Facebook can also bring moments of joy. A former parishioner posted this week that she has been cancer-free for 10 years. I remember the day she got the news in 2002 and how she feared her life was over. She is thankful her diagnosis did not turn out to be a death sentence; her thankfulness was posted in big bold capital letters.
Social networking also sometimes yields useful information -- and what I read on Facebook just the other day got me thinking of the season of Lent, which begins this coming Wednesday.
Lent is a sober season of reflection, observed by many churches but not all, that prepares a person for Good Friday and for Easter. On Good Friday, the church teaches, the crucified Jesus shed his blood on the cross and in so doing, paid the price for human sin.
The Southeast Missuori chapter of the Red Cross put a poster on Facebook of all the different blood types. I have A negative blood (6 percent of the U.S. population is the same) and I can give to folks with A+, A-, AB+ or AB- blood. I can receive from A- and O- types.

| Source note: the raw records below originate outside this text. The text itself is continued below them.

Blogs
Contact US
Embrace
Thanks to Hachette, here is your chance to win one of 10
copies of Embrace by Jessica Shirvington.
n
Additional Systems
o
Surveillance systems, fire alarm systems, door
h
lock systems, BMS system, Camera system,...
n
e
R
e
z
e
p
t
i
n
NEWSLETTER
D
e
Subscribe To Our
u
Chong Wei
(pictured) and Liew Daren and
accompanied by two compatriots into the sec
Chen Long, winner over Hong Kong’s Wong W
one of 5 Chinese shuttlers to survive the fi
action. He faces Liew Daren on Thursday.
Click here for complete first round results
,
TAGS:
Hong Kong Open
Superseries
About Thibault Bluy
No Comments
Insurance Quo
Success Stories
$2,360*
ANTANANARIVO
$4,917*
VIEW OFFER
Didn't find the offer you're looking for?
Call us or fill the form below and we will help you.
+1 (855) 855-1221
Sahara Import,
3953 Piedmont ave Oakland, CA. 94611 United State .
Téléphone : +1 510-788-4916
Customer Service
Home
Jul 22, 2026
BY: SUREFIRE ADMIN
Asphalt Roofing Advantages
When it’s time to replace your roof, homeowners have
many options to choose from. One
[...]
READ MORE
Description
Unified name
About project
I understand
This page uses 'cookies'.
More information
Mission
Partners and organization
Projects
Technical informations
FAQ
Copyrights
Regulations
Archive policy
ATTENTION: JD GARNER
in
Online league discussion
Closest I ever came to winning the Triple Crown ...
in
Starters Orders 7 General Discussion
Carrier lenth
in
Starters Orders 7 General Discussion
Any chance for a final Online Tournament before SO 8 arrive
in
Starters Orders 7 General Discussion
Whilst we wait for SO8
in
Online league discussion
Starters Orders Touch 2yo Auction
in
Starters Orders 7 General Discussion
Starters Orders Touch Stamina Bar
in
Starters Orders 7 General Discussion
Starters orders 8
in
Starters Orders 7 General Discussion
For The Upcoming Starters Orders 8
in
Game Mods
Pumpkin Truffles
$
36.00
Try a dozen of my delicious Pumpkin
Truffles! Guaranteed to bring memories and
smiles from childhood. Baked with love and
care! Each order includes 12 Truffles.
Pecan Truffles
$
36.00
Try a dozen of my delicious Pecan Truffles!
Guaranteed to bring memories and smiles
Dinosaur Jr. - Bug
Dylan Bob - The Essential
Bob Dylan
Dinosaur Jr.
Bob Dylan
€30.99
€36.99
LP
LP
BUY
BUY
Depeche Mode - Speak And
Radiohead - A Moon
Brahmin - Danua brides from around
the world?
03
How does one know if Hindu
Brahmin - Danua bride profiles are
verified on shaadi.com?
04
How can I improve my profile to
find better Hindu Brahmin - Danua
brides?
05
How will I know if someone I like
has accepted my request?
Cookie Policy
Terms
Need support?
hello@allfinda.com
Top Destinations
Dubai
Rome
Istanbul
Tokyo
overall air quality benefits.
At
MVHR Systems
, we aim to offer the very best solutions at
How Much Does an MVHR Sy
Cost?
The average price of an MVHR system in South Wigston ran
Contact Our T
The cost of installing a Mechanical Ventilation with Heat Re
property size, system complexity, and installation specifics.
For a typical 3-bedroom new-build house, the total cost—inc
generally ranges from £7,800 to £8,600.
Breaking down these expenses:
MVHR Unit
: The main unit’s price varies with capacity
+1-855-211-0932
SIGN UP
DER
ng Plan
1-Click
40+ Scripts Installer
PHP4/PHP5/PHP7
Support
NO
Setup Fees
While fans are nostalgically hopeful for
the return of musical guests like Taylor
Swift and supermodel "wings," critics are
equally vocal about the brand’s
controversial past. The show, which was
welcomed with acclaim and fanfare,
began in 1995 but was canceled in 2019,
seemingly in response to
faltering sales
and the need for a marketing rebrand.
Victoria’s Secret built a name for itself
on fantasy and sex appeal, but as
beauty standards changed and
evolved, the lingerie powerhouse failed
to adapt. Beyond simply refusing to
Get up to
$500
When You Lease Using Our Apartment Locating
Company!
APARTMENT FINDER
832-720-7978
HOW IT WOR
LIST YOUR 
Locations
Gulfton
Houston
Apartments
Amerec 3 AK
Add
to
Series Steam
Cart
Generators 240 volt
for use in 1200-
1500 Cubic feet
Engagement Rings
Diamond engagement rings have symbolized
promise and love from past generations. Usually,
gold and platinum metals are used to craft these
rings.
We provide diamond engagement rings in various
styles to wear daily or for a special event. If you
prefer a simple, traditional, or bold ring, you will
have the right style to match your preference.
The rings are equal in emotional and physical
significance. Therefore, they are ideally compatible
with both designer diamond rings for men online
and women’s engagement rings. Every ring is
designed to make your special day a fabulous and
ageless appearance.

I had a bit of an epiphany in looking over the poster. Scanning all the various letters on the poster, I wondered what blood type the Savior of the world had. Impossible to say, of course. The technology to discover this did not exist in first-century Palestine.
If, as Christians believe, Jesus' blood covered the sins of all people -- past present and future, then wouldn't that suggest that the Lord had O negative blood? (O negative is the only blood type that can give to every other blood type.) You might be reading the aforementioned and thinking, "Jeff, you're giving this way too much thought!"
Knowing the blood type of the Master is an insignificant pursuit. It is true, though, that there is much about the historical Jesus that cannot be gleaned by reading the New Testament. The Gospels are not biographies. They leave out a great deal.
They do tell us "the good news of Jesus Christ," and in them we get the snapshots of his life, his teaching and his ministry that prepare us to hear the plan of salvation. Knowing more than that will have to wait.
We do see, as 1 Corinthians 13:12 says, "through a glass dimly but then we shall see face to face." The Apostle Paul's words suggest that we'll know more about the One who saved us after we pass through the veil between this life and the next. The venerable Charles Tindley hymn put it even more succinctly: "We'll understand it better by and by."
I look forward to knowing then what I have no need to know now.
The Rev. Dr. Jeff Long is senior pastor of Centenary United Methodist Church in Cape Girardeau.